Problem to solve → Filter the records below for the word "starts". Copy each line that holds it.

Data under study →
════════════════

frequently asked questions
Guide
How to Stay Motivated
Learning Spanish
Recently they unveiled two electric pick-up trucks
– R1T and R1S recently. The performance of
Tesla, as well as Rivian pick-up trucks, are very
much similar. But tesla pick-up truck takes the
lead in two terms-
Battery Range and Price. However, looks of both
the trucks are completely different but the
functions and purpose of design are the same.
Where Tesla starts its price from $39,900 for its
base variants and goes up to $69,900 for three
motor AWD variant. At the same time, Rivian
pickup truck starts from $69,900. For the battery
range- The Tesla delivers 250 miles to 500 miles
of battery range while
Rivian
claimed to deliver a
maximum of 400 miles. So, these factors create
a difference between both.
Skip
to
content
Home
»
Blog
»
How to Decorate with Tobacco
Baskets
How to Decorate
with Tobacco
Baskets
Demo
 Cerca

════════════════

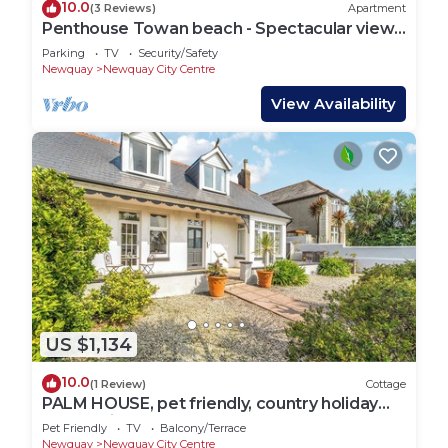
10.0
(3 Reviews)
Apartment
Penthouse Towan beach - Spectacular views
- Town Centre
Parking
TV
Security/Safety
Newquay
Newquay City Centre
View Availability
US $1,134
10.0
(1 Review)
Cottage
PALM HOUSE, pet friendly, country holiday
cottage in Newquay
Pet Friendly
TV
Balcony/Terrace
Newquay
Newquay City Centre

════════════════

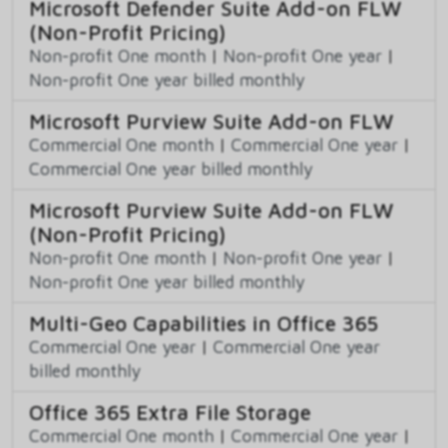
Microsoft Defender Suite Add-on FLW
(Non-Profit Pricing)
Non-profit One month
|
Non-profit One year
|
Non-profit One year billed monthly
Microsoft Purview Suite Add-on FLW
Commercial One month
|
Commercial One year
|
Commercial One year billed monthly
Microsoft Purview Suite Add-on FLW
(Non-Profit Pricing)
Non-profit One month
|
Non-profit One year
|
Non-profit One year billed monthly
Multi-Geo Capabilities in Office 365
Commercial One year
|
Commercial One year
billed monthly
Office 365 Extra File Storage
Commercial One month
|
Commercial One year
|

════════════════

Exercise output →
Where Tesla starts its price from $39,900 for its
pickup truck starts from $69,900. For the battery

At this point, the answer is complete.